▸ **WHAT IS EXPECTED**: The entries should be given again in full. Alter nothing.

━━━ INFORMATION SUPPLIED ━━━

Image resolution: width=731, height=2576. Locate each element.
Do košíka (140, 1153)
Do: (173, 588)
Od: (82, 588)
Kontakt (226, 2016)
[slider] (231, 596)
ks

━━━

▸ **EXERCISE SOLUTION**:
Image resolution: width=731, height=2576. Locate each element.
Do košíka (140, 1153)
Do: (173, 588)
Od: (82, 588)
Kontakt (226, 2016)
[slider] (231, 596)
ks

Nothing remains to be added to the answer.